Republican Glenn Youngkin hopes it will go to a battlefield or museum, citing a desire for people to acknowledge and remember the history of the Confederate monument.

“First and foremost, there’s no place for violence and tearing down statues. And in fact, we can’t airbrush away our history. Our history is our history,” he said in an interview after a campaign stop Thursday. “So, the Supreme Court, in fact, has ruled on this. And the statue is going to come down and I hope they move it to a battlefield or museum, so we don’t lose the fact that we have a history, we all need to know it.” 

Third-party candidate Princess Blanding, running under the newly-formed Liberation Party, said she thought “it’s about time” when she first heard about the high court’s decisions on Thursday. But Blanding noted it’s just one step towards the ultimate goals of the activists who helped bring the monuments down.

“We know although this is a victory, this is still very symbolic,” Blanding told 8News in an interview.

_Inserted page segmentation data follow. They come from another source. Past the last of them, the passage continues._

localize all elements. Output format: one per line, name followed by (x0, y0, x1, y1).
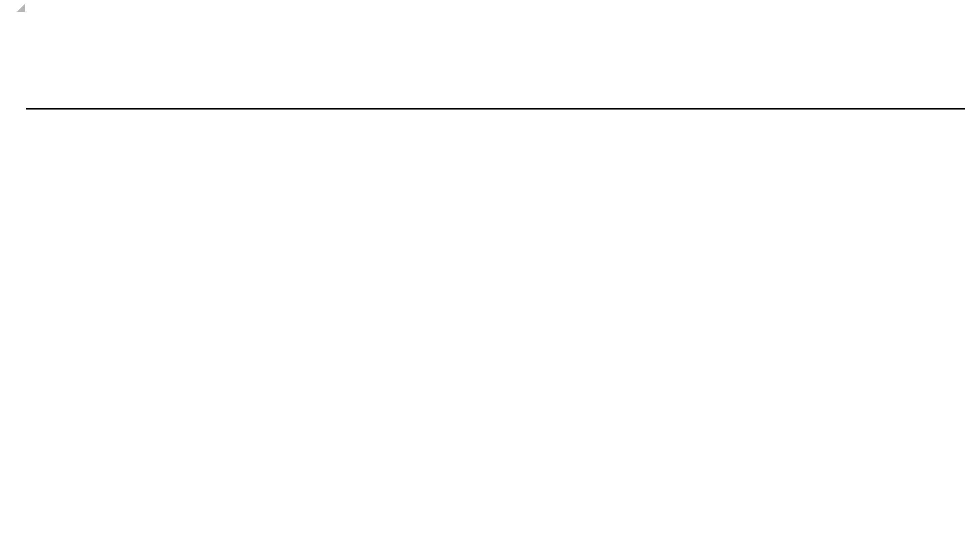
column-headers (26, 0, 965, 13)
sheet-body (0, 0, 965, 560)
select-all-corner[interactable] (0, 0, 26, 13)
row-headers (0, 13, 26, 560)
tax-rate-label-cell[interactable] (506, 66, 583, 80)
tax-rate-value-cell[interactable] (583, 66, 682, 80)
spreadsheet (0, 0, 965, 560)
header-underline-rule (26, 108, 965, 109)
select-all-triangle-icon (17, 4, 25, 12)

The area near the statue became the epicenter for demonstrations during civil unrest last summer as activism grew in the wake of George Floyd’s murder, who was killed by a police officer in Minneapolis in May 2020, leading to protests in the city and across the country. The space around the monument was informally known as Marcus-David Peters Circle, named after Blanding’s brother who was killed by a Richmond police officer during an altercation in 2018.

Blanding explained that her family never asked for the space, and only heard about it on social media after signs went up for her late brother.

“As people came by, it dawned on them that we had our own George Floyd and his name was Marcus-David Peters,” Blanding said. “That will always be the Marcus-David Peters Circle.”

Blanding has called for more police accountability during her campaign and urged Colette McEachin, Richmond’s commonwealth’s attorney, to reopen the case into her brother’s death. McEachin concluded in a report made public in early November that the officer’s decision to use lethal force was justified.

Democrat Terry McAuliffe, who is seeking a second term in the Executive Mansion, shared a statement with 8News on Friday about the Lee statue’s impending removal. “These monuments have clearly become flashpoints for hate and division, just like we saw in Charlottesville in 2017, and it’s time they came down,” the former Virginia governor said.

Gov. Ralph Northam (D) ordered the monument’s removal in June 2020, but legal challenges held up the process until Thursday.

The 21-foot (6-meter) bronze equestrian statue is expected to be cut into pieces to accommodate travel plans after its removal. Its graffiti-covered pedestal will remain in place for the time being, according to Northam’s office.